An Old-Fashioned Thanksgiving
Saturday, 9 p.m. (Hallmark Channel)
    Ah, old-fashioned America. Women couldn’t vote, black people couldn’t associate with whites and workers couldn’t convince robber barons to pay them a decent wage. Oh, wait, this TV movie is about old-fashioned America Hallmark-style. All poor families are happy, any obstacle can be overcome with pluck, and no one uses contractions, somehow suggesting an essential decency.
    An Old-Fashioned Thanksgiving is about a family that falls on hard times following the father’s death. The cold, wealthy, disapproving grandmother (Jacquelyn Bisset) comes to visit and is soon thawed by their can-do spirit. “My father said everything is a lesson from which we ultimately profit,” the daughter tells her proudly.

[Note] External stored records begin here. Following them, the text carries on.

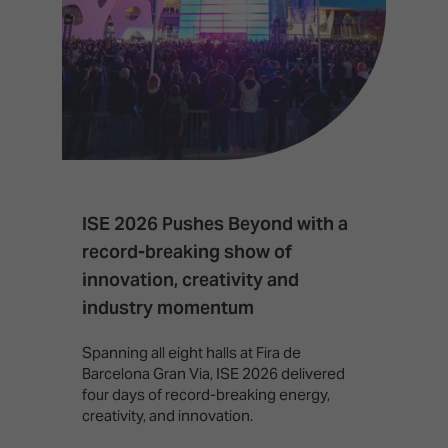
ISE 2026 Pushes Beyond with a
I
record-breaking show of
F
innovation, creativity and
I
industry momentum
T
f
Spanning all eight halls at Fira de
c
Barcelona Gran Via, ISE 2026 delivered
four days of record-breaking energy,
creativity, and innovation.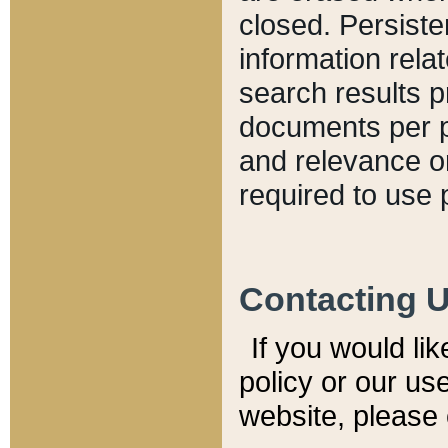
closed. Persiste
information relat
search results p
documents per pa
and relevance o
required to use 
Contacting 
If you would li
policy or our use
website, please 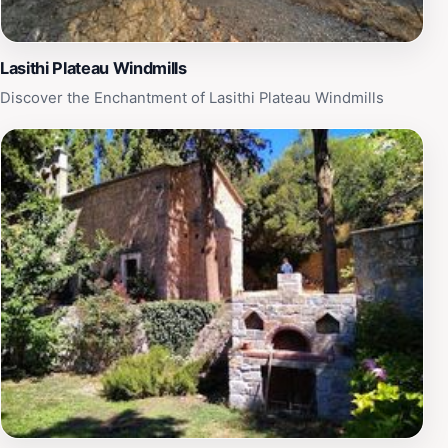
Lasithi Plateau Windmills
Discover the Enchantment of Lasithi Plateau Windmills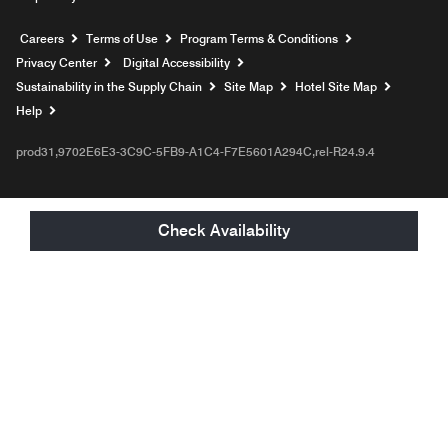
Opens a new window
Careers
Terms of Use
Program Terms & Conditions
Privacy Center
Digital Accessibility
Sustainability in the Supply Chain
Site Map
Hotel Site Map
Opens a new window
Help
prod31,9702E6E3-3C9C-5FB9-A1C4-F7E5601A294C,rel-R24.9.4
Check Availability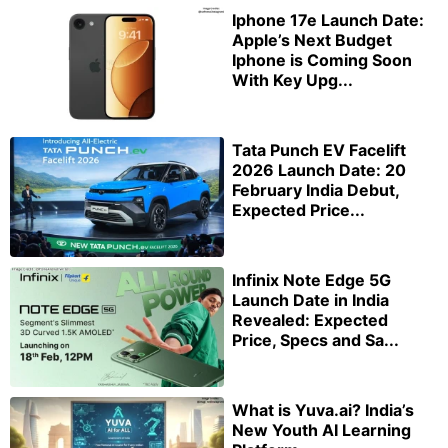
Iphone 17e Launch Date:
Apple’s Next Budget
Iphone is Coming Soon
With Key Upg...
Tata Punch EV Facelift
2026 Launch Date: 20
February India Debut,
Expected Price...
Infinix Note Edge 5G
Launch Date in India
Revealed: Expected
Price, Specs and Sa...
What is Yuva.ai? India’s
New Youth AI Learning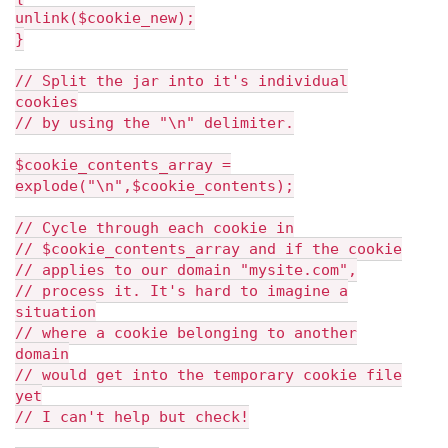
unlink($cookie_new);
}
// Split the jar into it's individual
cookies
// by using the "\n" delimiter.
$cookie_contents_array =
explode("\n",$cookie_contents);
// Cycle through each cookie in
// $cookie_contents_array and if the cookie
// applies to our domain "mysite.com",
// process it. It's hard to imagine a
situation
// where a cookie belonging to another
domain
// would get into the temporary cookie file
yet
// I can't help but check!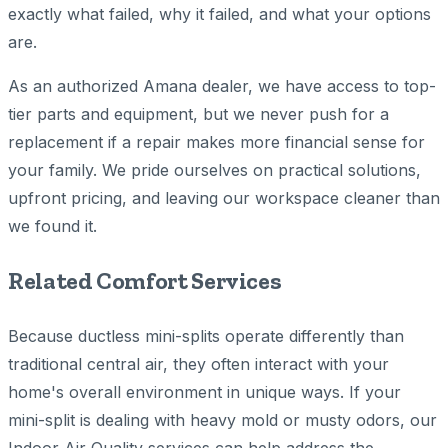
exactly what failed, why it failed, and what your options
are.
As an authorized Amana dealer, we have access to top-
tier parts and equipment, but we never push for a
replacement if a repair makes more financial sense for
your family. We pride ourselves on practical solutions,
upfront pricing, and leaving our workspace cleaner than
we found it.
Related Comfort Services
Because ductless mini-splits operate differently than
traditional central air, they often interact with your
home's overall environment in unique ways. If your
mini-split is dealing with heavy mold or musty odors, our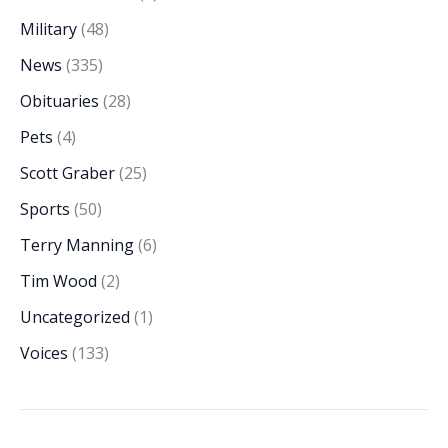
Military
(48)
News
(335)
Obituaries
(28)
Pets
(4)
Scott Graber
(25)
Sports
(50)
Terry Manning
(6)
Tim Wood
(2)
Uncategorized
(1)
Voices
(133)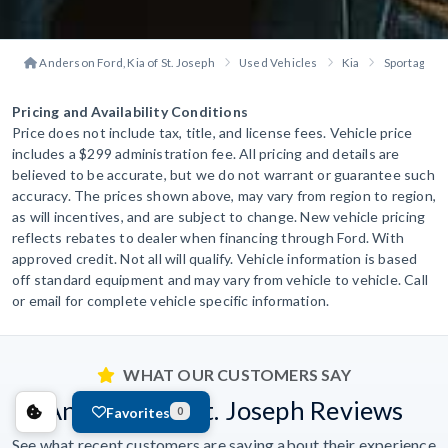
Anderson Ford, Kia of St. Joseph
Used Vehicles
Kia
Sportage
Pricing and Availability Conditions
Price does not include tax, title, and license fees. Vehicle price
includes a $299 administration fee. All pricing and details are
believed to be accurate, but we do not warrant or guarantee such
accuracy. The prices shown above, may vary from region to region,
as will incentives, and are subject to change. New vehicle pricing
reflects rebates to dealer when financing through Ford. With
approved credit. Not all will qualify. Vehicle information is based
off standard equipment and may vary from vehicle to vehicle. Call
or email for complete vehicle specific information.
WHAT OUR CUSTOMERS SAY
Anderson of St. Joseph Reviews
Favorites
0
See what recent customers are saying about their experience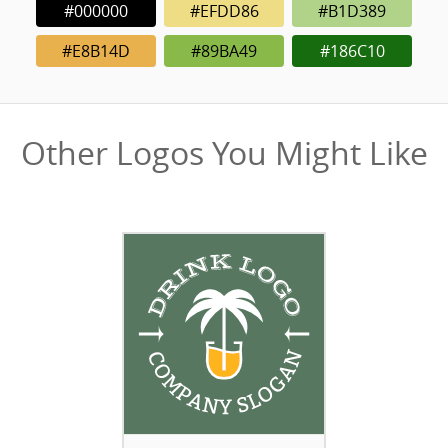
#000000
#EFDD86
#B1D389
#E8B14D
#89BA49
#186C10
Other Logos You Might Like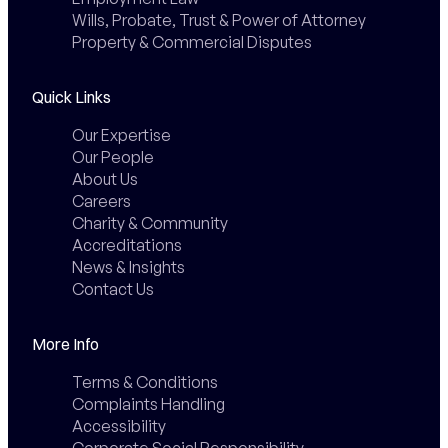
Wills, Probate, Trust & Power of Attorney
Property & Commercial Disputes
Quick Links
Our Expertise
Our People
About Us
Careers
Charity & Community
Accreditations
News & Insights
Contact Us
More Info
Terms & Conditions
Complaints Handling
Accessibility
Corporate Social Responsibility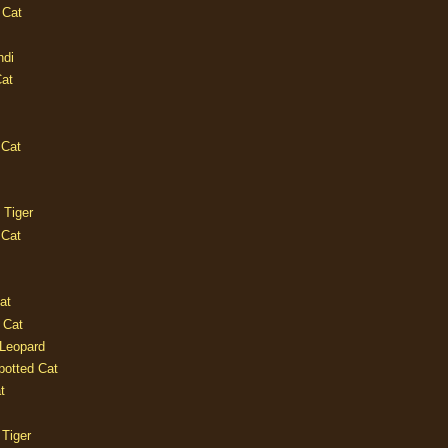
 Cat
ndi
Cat
 Cat
 Tiger
 Cat
at
 Cat
 Leopard
potted Cat
t
 Tiger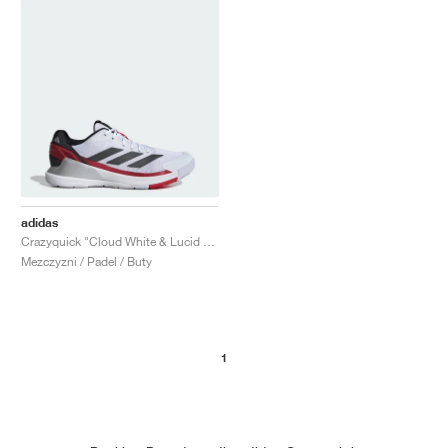
adidas
Crazyquick "Cloud White & Lucid Red"
Mezczyzni / Padel / Buty
1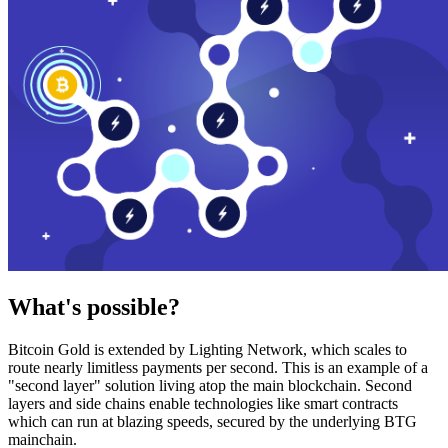
What's possible?
Bitcoin Gold is extended by Lighting Network, which scales to
route nearly limitless payments per second. This is an example of a
"second layer" solution living atop the main blockchain. Second
layers and side chains enable technologies like smart contracts
which can run at blazing speeds, secured by the underlying BTG
mainchain.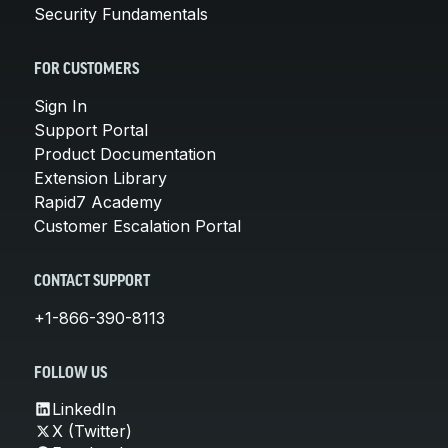
Security Fundamentals
FOR CUSTOMERS
Sign In
Support Portal
Product Documentation
Extension Library
Rapid7 Academy
Customer Escalation Portal
CONTACT SUPPORT
+1-866-390-8113
FOLLOW US
LinkedIn
X (Twitter)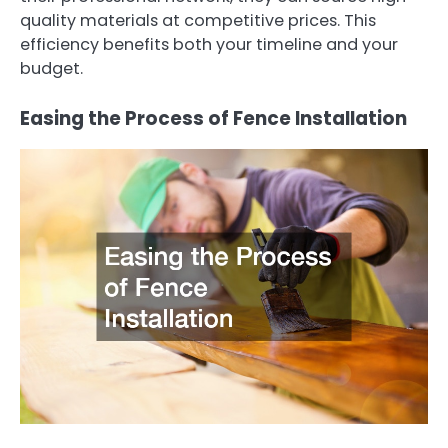
quality materials at competitive prices. This
efficiency benefits both your timeline and your
budget.
Easing the Process of Fence Installation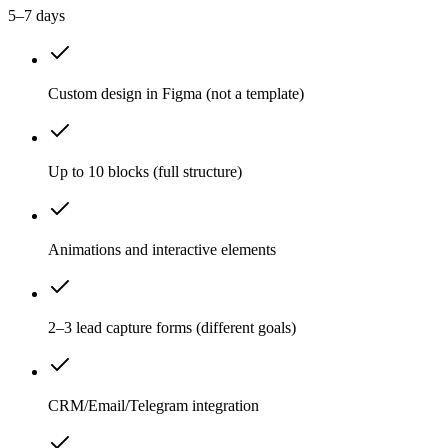
5–7 days
Custom design in Figma (not a template)
Up to 10 blocks (full structure)
Animations and interactive elements
2–3 lead capture forms (different goals)
CRM/Email/Telegram integration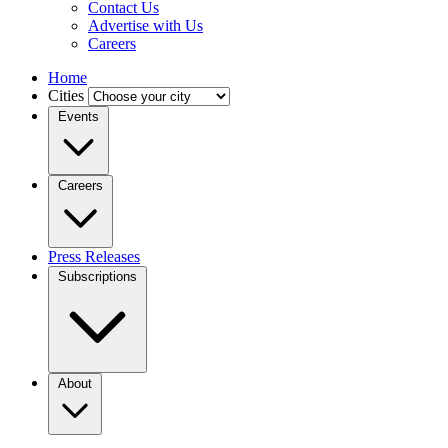
Contact Us
Advertise with Us
Careers
Home
Cities
Events
Careers
Press Releases
Subscriptions
About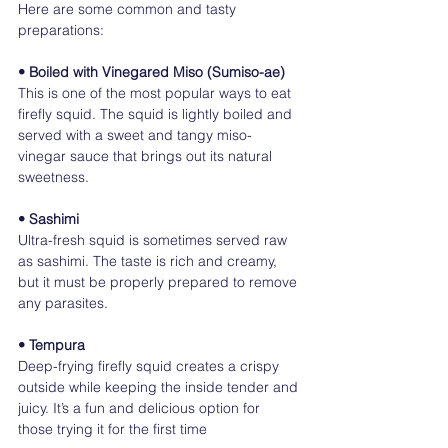
Here are some common and tasty 
preparations:
• Boiled with Vinegared Miso (Sumiso-ae)
This is one of the most popular ways to eat 
firefly squid. The squid is lightly boiled and 
served with a sweet and tangy miso-
vinegar sauce that brings out its natural 
sweetness.
• Sashimi
Ultra-fresh squid is sometimes served raw 
as sashimi. The taste is rich and creamy, 
but it must be properly prepared to remove 
any parasites.
• Tempura
Deep-frying firefly squid creates a crispy 
outside while keeping the inside tender and 
juicy. It’s a fun and delicious option for 
those trying it for the first time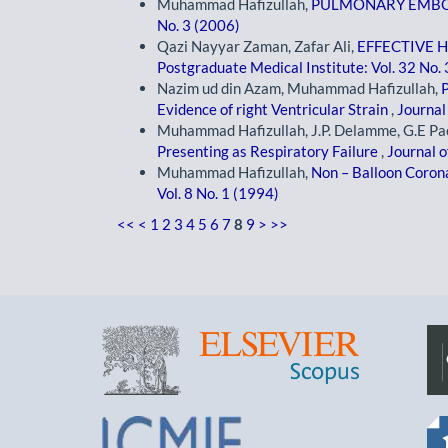
Muhammad Hafizullah,
PULMONARY EMB
No. 3 (2006)
Qazi Nayyar Zaman, Zafar Ali,
EFFECTIVE 
Postgraduate Medical Institute: Vol. 32 No.
Nazim ud din Azam, Muhammad Hafizullah,
Evidence of right Ventricular Strain
,
Journal
Muhammad Hafizullah, J.P. Delamme, G.E Pac
Presenting as Respiratory Failure
,
Journal o
Muhammad Hafizullah,
Non – Balloon Coron
Vol. 8 No. 1 (1994)
<<
<
1
2
3
4
5
6
7
8
9
>
>>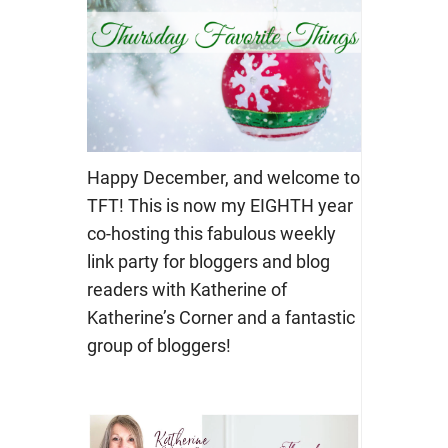
Happy December, and welcome to
TFT! This is now my EIGHTH year
co-hosting this fabulous weekly
link party for bloggers and blog
readers with Katherine of
Katherine’s Corner and a fantastic
group of bloggers!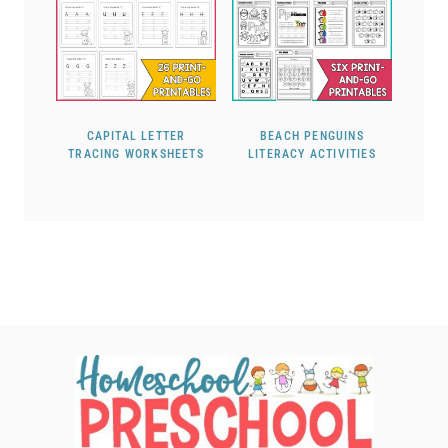
CAPITAL LETTER
BEACH PENGUINS
TRACING WORKSHEETS
LITERACY ACTIVITIES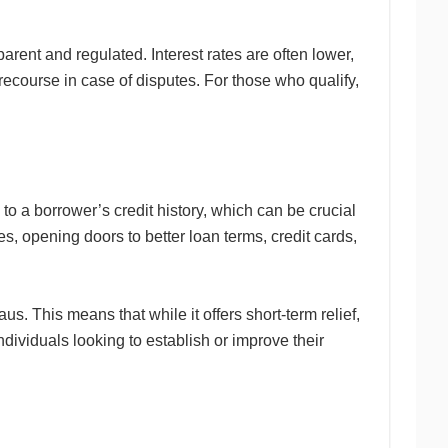
arent and regulated. Interest rates are often lower,
recourse in case of disputes. For those who qualify,
 to a borrower’s credit history, which can be crucial
es, opening doors to better loan terms, credit cards,
us. This means that while it offers short-term relief,
individuals looking to establish or improve their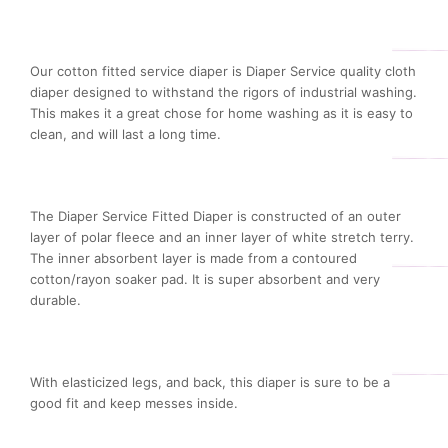
Our cotton fitted service diaper is Diaper Service quality cloth
diaper designed to withstand the rigors of industrial washing.
This makes it a great chose for home washing as it is easy to
clean, and will last a long time.
The Diaper Service Fitted Diaper is constructed of an outer
layer of polar fleece and an inner layer of white stretch terry.
The inner absorbent layer is made from a contoured
cotton/rayon soaker pad. It is super absorbent and very
durable.
With elasticized legs, and back, this diaper is sure to be a
good fit and keep messes inside.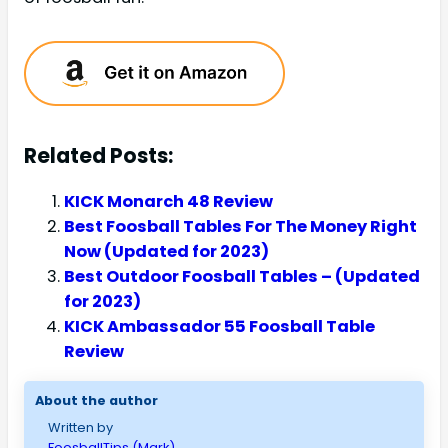
Related Posts:
KICK Monarch 48 Review
Best Foosball Tables For The Money Right
Now (Updated for 2023)
Best Outdoor Foosball Tables – (Updated
for 2023)
KICK Ambassador 55 Foosball Table
Review
About the author
Written by
FoosballTips (Mark)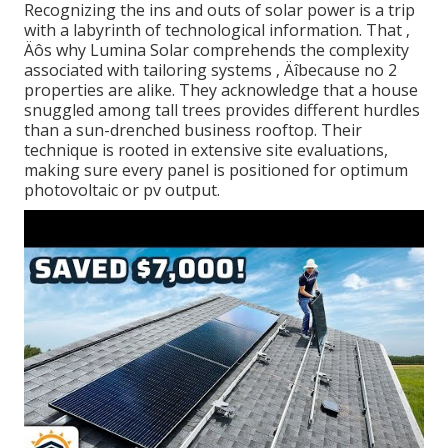
Recognizing the ins and outs of solar power is a trip
with a labyrinth of technological information. That ‚
Äôs why Lumina Solar comprehends the complexity
associated with tailoring systems ‚ Äîbecause no 2
properties are alike. They acknowledge that a house
snuggled among tall trees provides different hurdles
than a sun-drenched business rooftop. Their
technique is rooted in extensive site evaluations,
making sure every panel is positioned for optimum
photovoltaic or pv output.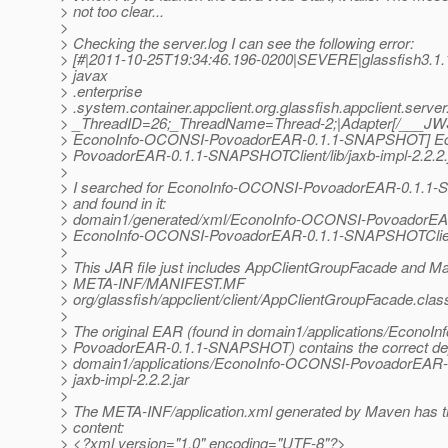
> not too clear...
>
> Checking the server.log I can see the following error:
> [#|2011-10-25T19:34:46.196-0200|SEVERE|glassfish3.1.
> javax
> .enterprise
> .system.container.appclient.org.glassfish.appclient.server
> _ThreadID=26;_ThreadName=Thread-2;|Adapter[/___JWS
> EconoInfo-OCONSI-PovoadorEAR-0.1.1-SNAPSHOT] E
> PovoadorEAR-0.1.1-SNAPSHOTClient/lib/jaxb-impl-2.2.2.
>
> I searched for EconoInfo-OCONSI-PovoadorEAR-0.1.1-
> and found in it:
> domain1/generated/xml/EconoInfo-OCONSI-PovoadorE
> EconoInfo-OCONSI-PovoadorEAR-0.1.1-SNAPSHOTClien
>
> This JAR file just includes AppClientGroupFacade and Mani
> META-INF/MANIFEST.MF
> org/glassfish/appclient/client/AppClientGroupFacade.clas
>
> The original EAR (found in domain1/applications/EconoI
> PovoadorEAR-0.1.1-SNAPSHOT) contains the correct d
> domain1/applications/EconoInfo-OCONSI-PovoadorEAR-
> jaxb-impl-2.2.2.jar
>
> The META-INF/application.xml generated by Maven has th
> content:
> <?xml version="1.0" encoding="UTF-8"?>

    I’m not sure I profited from the lessons of An Old-Fashioned Thanksgiving. It just made me feel vaguely guilty for using contractions.

24: Redemption
Sunday, 8 p.m. (Fox)
    24’s season seven begins in January with another 24-hour adventure in real time. But first comes 24: Redemption, a TV movie that continues the season six storyline. Agent Jack Bauer (Kiefer Sutherland) is on the run, fleeing a subpoena. The U.S. Senate wants answers about prisoners in Bauer’s custody who were illegally detained and tortured; Bauer has no intention of testifying. So he holes up in Africa to help children at a friend’s orphanage. But an evil rebel army has designs on those children, kidnapping them to use as cannon fodder in a coup against the country’s democratic government. A new American President must decide whether to fight them with U.S. forces or slink away.
    The cast is divided between good guys and bad guys, and the good guys don’t slink away. Bauer risks his life and his freedom to save the children — a noble move. It’s too bad nobility is so dull onscreen. We might as well be watching The Perils of Pauline as Bauer foils one goon after another to get a bleeding child to the hospital. “If we don’t get him there soon, he’ll go into shock!” he cries in a speeding truck. The story lacks tension and momentum, and even a grisly torture scene can’t get us onto the edge of our seats.
    I think we have a long 24 hours.